There’s no handshake, no checking if data arrived, no connection at all. You just send the data and hope for the best. That sounds bad, but it’s actually really useful in certain situations.
Imagine you’re on a video call. If one frame of the video gets lost, you don’t want the whole call to freeze and resend it. You just want to keep going. That’s where UDP shines. It’s fast because it doesn’t waste time on all the checks TCP does.
UDP is used for things like:
- Video and voice calls
- Live streaming
- Online gaming
TCP is used when you need everything to arrive correctly, like downloading a file or loading a webpage.
UDP packets are simpler than TCP packets. Here are the headers they carry:
- TTL: same as before, an expiry timer so packets don’t get stuck forever
- Source Address: where the packet came from
- Destination Address: where it’s going
- Source Port: randomly chosen by the sender
- Destination Port: the port of the service on the other side
- Data: the content being sent
No checksum, no sequence numbers, no flags. Just send it and move on.
Question: What does the term “UDP” stand for? User Datagram Protocol
Question: What type of connection is “UDP”? Stateless
Question: What protocol would you use to transfer a file? TCP
Question: What protocol would you use to have a video call? UDP
Task 5 — Ports 101 (Practical)
A port is basically a door on a device. Every service or application listens on a specific port number so the device knows where to send incoming data.
For example, when you visit a website your browser sends a request to port 80 (or 443 for HTTPS). The server knows that anything coming in on port 80 is a web request.
Ports go from 0 to 65535. The ones between 0 and 1024 are called common ports. They’re reserved for well known services.
Here are the ones you’ll see the most:
- FTP (port 21): used to transfer files between devices
- SSH (port 22): lets you log into another device remotely using a terminal
- HTTP (port 80): how websites are served, the basic version
- HTTPS (port 443): same as HTTP but encrypted and secure
- SMB (port 445): lets you share files or devices like printers over a network
- RDP (port 3389): lets you remotely control another device with a full desktop view
You can actually run any service on any port. These are just the standards everyone follows. If you run something on a non standard port, you have to specify it manually, like http://example.com:8080.
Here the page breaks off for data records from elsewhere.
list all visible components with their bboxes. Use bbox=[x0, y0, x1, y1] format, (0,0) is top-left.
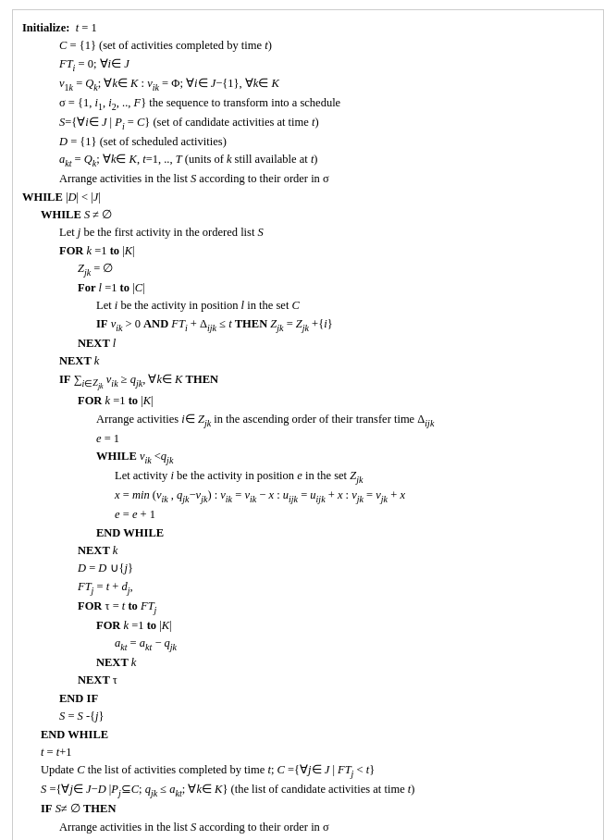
line-FT-j: FTj = t + dj, bbox=[22, 578, 594, 598]
line-while-D: WHILE |D| < |J| bbox=[22, 189, 594, 206]
line-FT-init: FTi = 0; ∀i∈ J bbox=[22, 56, 594, 75]
line-Zjk-empty: Zjk = ∅ bbox=[22, 260, 594, 279]
line-a-init: akt = Qk; ∀k∈ K, t=1, .., T (units of k … bbox=[22, 151, 594, 170]
line-end-if-sum: END IF bbox=[22, 690, 594, 708]
line-for-l: For l =1 to |C| bbox=[22, 279, 594, 297]
line-D-union: D = D ∪{j} bbox=[22, 560, 594, 577]
line-next-k-2: NEXT k bbox=[22, 542, 594, 560]
line-end-while-vik: END WHILE bbox=[22, 525, 594, 542]
line-e-increment: e = e + 1 bbox=[22, 506, 594, 524]
line-D-init: D = {1} (set of scheduled activities) bbox=[22, 133, 594, 151]
line-initialize: Initialize: t = 1 bbox=[22, 19, 594, 37]
line-for-k-inner: FOR k =1 to |K| bbox=[22, 392, 594, 410]
line-S-init: S={∀i∈ J | Pi = C} (set of candidate act… bbox=[22, 114, 594, 133]
line-let-i: Let i be the activity in position l in t… bbox=[22, 297, 594, 315]
line-let-activity-i: Let activity i be the activity in positi… bbox=[22, 467, 594, 487]
line-arrange-S-sigma: Arrange activities in the list S accordi… bbox=[22, 819, 594, 836]
line-next-k-1: NEXT k bbox=[22, 352, 594, 370]
line-t-increment: t = t+1 bbox=[22, 744, 594, 761]
line-next-l: NEXT l bbox=[22, 335, 594, 352]
line-while-vik: WHILE vik <qjk bbox=[22, 448, 594, 467]
init-t: t = 1 bbox=[76, 19, 97, 37]
line-while-S: WHILE S ≠ ∅ bbox=[22, 206, 594, 224]
line-if-sum: IF ∑i∈Zjk vik ≥ qjk, ∀k∈ K THEN bbox=[22, 371, 594, 393]
line-end-if-S: END IF bbox=[22, 836, 594, 840]
line-end-while-S: END WHILE bbox=[22, 726, 594, 744]
line-C-init: C = {1} (set of activities completed by … bbox=[22, 37, 594, 55]
line-for-k-tau: FOR k =1 to |K| bbox=[22, 617, 594, 635]
line-next-tau: NEXT τ bbox=[22, 672, 594, 689]
line-update-C: Update C the list of activities complete… bbox=[22, 761, 594, 781]
line-for-k: FOR k =1 to |K| bbox=[22, 242, 594, 260]
line-e-init: e = 1 bbox=[22, 430, 594, 448]
line-sigma-init: σ = {1, i1, i2, .., F} the sequence to t… bbox=[22, 94, 594, 114]
line-v-init: v1k = Qk; ∀k∈ K : vik = Φ; ∀i∈ J−{1}, ∀k… bbox=[22, 75, 594, 94]
line-S-update: S ={∀j∈ J−D |Pj⊆C; qjk ≤ akt; ∀k∈ K} (th… bbox=[22, 781, 594, 800]
line-x-min: x = min (vik , qjk−vjk) : vik = vik − x … bbox=[22, 487, 594, 506]
line-if-S-notempty: IF S≠ ∅ THEN bbox=[22, 800, 594, 818]
line-akt: akt = akt − qjk bbox=[22, 635, 594, 654]
line-arrange-sigma: Arrange activities in the list S accordi… bbox=[22, 170, 594, 188]
algorithm-page: Initialize: t = 1 C = {1} (set of activi… bbox=[12, 9, 604, 840]
algorithm-content: Initialize: t = 1 C = {1} (set of activi… bbox=[22, 19, 594, 840]
line-arrange-Zjk: Arrange activities i∈ Zjk in the ascendi… bbox=[22, 411, 594, 430]
line-let-j: Let j be the first activity in the order… bbox=[22, 224, 594, 241]
line-next-k-3: NEXT k bbox=[22, 654, 594, 672]
line-S-minus-j: S = S -{j} bbox=[22, 708, 594, 725]
initialize-label: Initialize: bbox=[22, 19, 76, 37]
line-if-vik: IF vik > 0 AND FTi + Δijk ≤ t THEN Zjk =… bbox=[22, 315, 594, 335]
line-for-tau: FOR τ = t to FTj bbox=[22, 598, 594, 617]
For the practical challenge: connect to 8.8.8.8 on port 1234 and you’ll get a flag.
Question: What is the flag received from the challenge? THM{YOU_CONNECTED_TO_A_PORT}
Task 6 — Continue Your Learning: Extending Your Network
Nothing to do here except move on to the next room.
Hope this helped! This stuff is the foundation of everything in networking and cybersecurity. Once packets, frames, TCP and UDP click, a lot of other things start making sense too.